Everything Is Illuminated
This article is from the archive of The New York Sun before the launch of its new website in 2022. The Sun has neither altered nor updated such articles but will seek to correct any errors, mis-categorizations or other problems introduced during transfer.

Neon lighting surely wasn’t what Tennyson had in mind when he wrote “The Charge of the Light Brigade.” Yet it seems an apt description of Lite Brite Neon, the Brooklyn-based studio invading the home-lighting market with a line of witty neon light fixtures.
Matthew Diller, the studio’s affable and unpretentious founder, has at 26 assumed a key role in the neon renaissance gripping the city. New York has always been keen on window-shopping and display, and some of our chicest hotspots such as Stella McCartney’s Meatpacking District store and the Lever House, owe their new window dressings to Lite Brite Studio.
Now, with a line of neon chandeliers and wall sconces, Mr. Diller and his staff have made their first foray into the consumer goods arena. The two items are sold at the Future Perfect in Williamsburg (115 N. 6th St., 718-599-6278) and Fashion/Plate in Nolita (264 Elizabeth St., 212-219-9212) for roughly $2,000 and $1,000, respectively. (They are also available, by special order, through Mr. Diller’s studio.) Two newly unveiled designs – a candelabra and a floor lamp ($3,000 and $4,000) – will be available in April.
With their subtle use of white and gold, the chandelier and candelabra have a ghostly sheen that wouldn’t look out of place in a postmodern production of “The Turn of the Screw.” The floor lamp and wall sconce, on the other hand, incorporate dandelion-yellow and royal-blue tubing to evoke the more urban, pop effect we traditionally associate with neon – a 1980s vibe.
The invention of Lite Brite Neon’s home-lighting line came about last fall, as the saying goes, through necessity. “I needed a chandelier for our office,” Mr. Diller explained. Sure enough, an all white version of the model hangs in his high-ceilinged work space. The design itself is something of an inside joke. “It’s a chandelier made for holding light bulbs, not candles,” which references “the original design of electric chandeliers,” Mr. Diller said. In other words, just as fancy incandescent bulbs mimic the thing they replace – the peaked shape of the candle – so this neon chandelier evokes the rounded shape of what it hopes to usurp: the generic GE “soft white” light bulb.

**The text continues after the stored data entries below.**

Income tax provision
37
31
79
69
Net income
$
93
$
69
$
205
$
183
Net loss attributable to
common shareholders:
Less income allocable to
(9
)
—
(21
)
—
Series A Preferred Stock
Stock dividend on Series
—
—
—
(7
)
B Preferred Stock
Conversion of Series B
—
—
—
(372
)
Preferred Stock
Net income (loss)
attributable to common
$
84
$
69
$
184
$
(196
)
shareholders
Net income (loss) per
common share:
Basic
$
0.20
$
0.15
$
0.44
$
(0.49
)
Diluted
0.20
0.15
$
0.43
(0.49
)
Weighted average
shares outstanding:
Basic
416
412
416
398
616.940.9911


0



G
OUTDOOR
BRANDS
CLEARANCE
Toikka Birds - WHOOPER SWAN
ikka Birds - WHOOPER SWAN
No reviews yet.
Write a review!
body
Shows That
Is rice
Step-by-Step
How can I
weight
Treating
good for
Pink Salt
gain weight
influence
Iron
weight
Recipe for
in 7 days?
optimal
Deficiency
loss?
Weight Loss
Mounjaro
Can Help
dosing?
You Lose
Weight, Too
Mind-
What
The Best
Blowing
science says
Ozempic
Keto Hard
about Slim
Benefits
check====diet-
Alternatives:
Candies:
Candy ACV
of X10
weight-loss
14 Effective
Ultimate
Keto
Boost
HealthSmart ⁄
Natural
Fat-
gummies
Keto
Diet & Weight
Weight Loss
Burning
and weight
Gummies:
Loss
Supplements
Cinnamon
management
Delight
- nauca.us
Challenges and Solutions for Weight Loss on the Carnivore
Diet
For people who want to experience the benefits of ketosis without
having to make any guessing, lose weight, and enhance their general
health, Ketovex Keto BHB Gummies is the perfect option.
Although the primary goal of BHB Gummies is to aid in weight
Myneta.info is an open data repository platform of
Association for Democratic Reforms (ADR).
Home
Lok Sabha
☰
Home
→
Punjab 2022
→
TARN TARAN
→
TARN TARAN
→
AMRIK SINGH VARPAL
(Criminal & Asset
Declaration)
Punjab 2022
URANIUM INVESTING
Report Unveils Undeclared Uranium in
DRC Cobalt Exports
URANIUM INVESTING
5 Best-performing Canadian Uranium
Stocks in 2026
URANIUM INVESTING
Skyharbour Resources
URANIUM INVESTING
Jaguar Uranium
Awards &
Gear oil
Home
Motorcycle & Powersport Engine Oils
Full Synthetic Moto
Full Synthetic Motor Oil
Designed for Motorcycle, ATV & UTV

Bringing neon illumination into the home may have a result beyond mere aesthetics. Neon mimics the mood-elevating effects of natural light much more effectively than incandescent or fluorescent light (capturing 98% of the spectrum, as opposed to 68%-75% for other light sources). In other words, those who suffer from Seasonal Affective Disorder can now battle the winter blues in style.
Lite Brite Studio will continue to produce custom-made pieces – say, your name in neon – for a price ranging from $400 to $50,000, depending on the project. Most impressive about Mr. Diller’s portfolio is how little of it is traditional (which, in the case of neon, can mean tacky). Mr. Diller’s art school background and high-end design com missions have kept him from complacency. “We’ve never had to do a ‘Salon’ or ‘Open’ sign,” he said, laughing.

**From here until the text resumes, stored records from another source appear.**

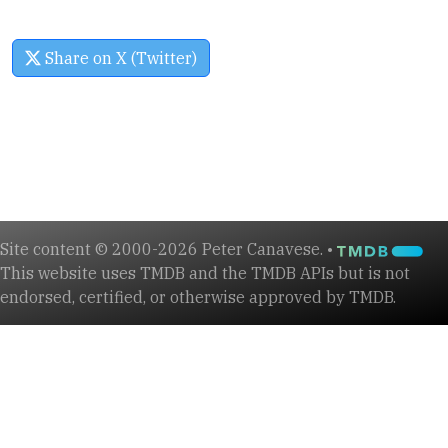
Share on X (Twitter)
Site content © 2000-2026 Peter Canavese. •
This website uses TMDB and the TMDB APIs but is not
endorsed, certified, or otherwise approved by TMDB.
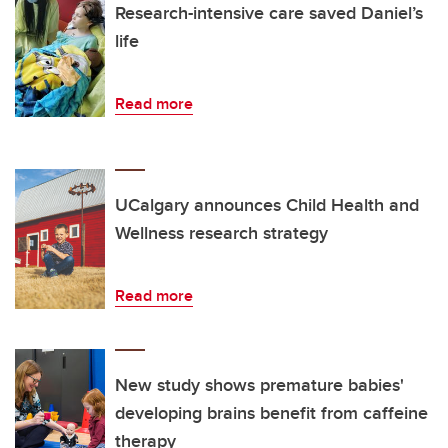
Research-intensive care saved Daniel’s
life
Read more
UCalgary announces Child Health and
Wellness research strategy
Read more
New study shows premature babies'
developing brains benefit from caffeine
therapy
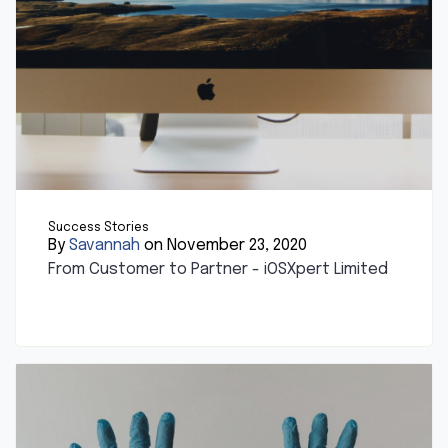
Success Stories
By
Savannah
on November 23, 2020
From Customer to Partner - iOSXpert Limited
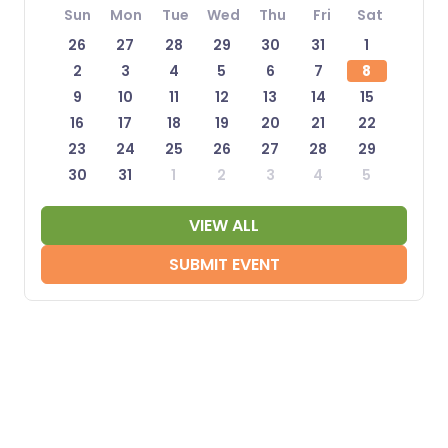
Sun
Mon
Tue
Wed
Thu
Fri
Sat
26
27
28
29
30
31
1
2
3
4
5
6
7
8
9
10
11
12
13
14
15
16
17
18
19
20
21
22
23
24
25
26
27
28
29
30
31
1
2
3
4
5
VIEW ALL
SUBMIT EVENT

Mr. Diller learned the trade of neon lighting in high school, from Craig Kraft, a Washington, D.C.-based light artist who teaches at the Smithsonian Institution arts program. (“My sister’s art history teacher took a class from him,” said Mr. Diller, recalling the roundabout way he landed in the field.) Mr. Diller enrolled in the School of the Museum of Fine Arts in Boston, but left after two years; he was already managing a robust commercial business, which didn’t sit well with the art school.
There were also “some safety and liability issues” with the neon workshop he had jimmied into his small studio at the school. In 1999, Mr. Diller left New York for Brooklyn, and Lite Brite Neon was born. A neighbor in Williamsburg recommended Mr. Diller work on a Diane von Furstenberg runway show, which led to a job doing lights for Bergdorf Goodman’s windows.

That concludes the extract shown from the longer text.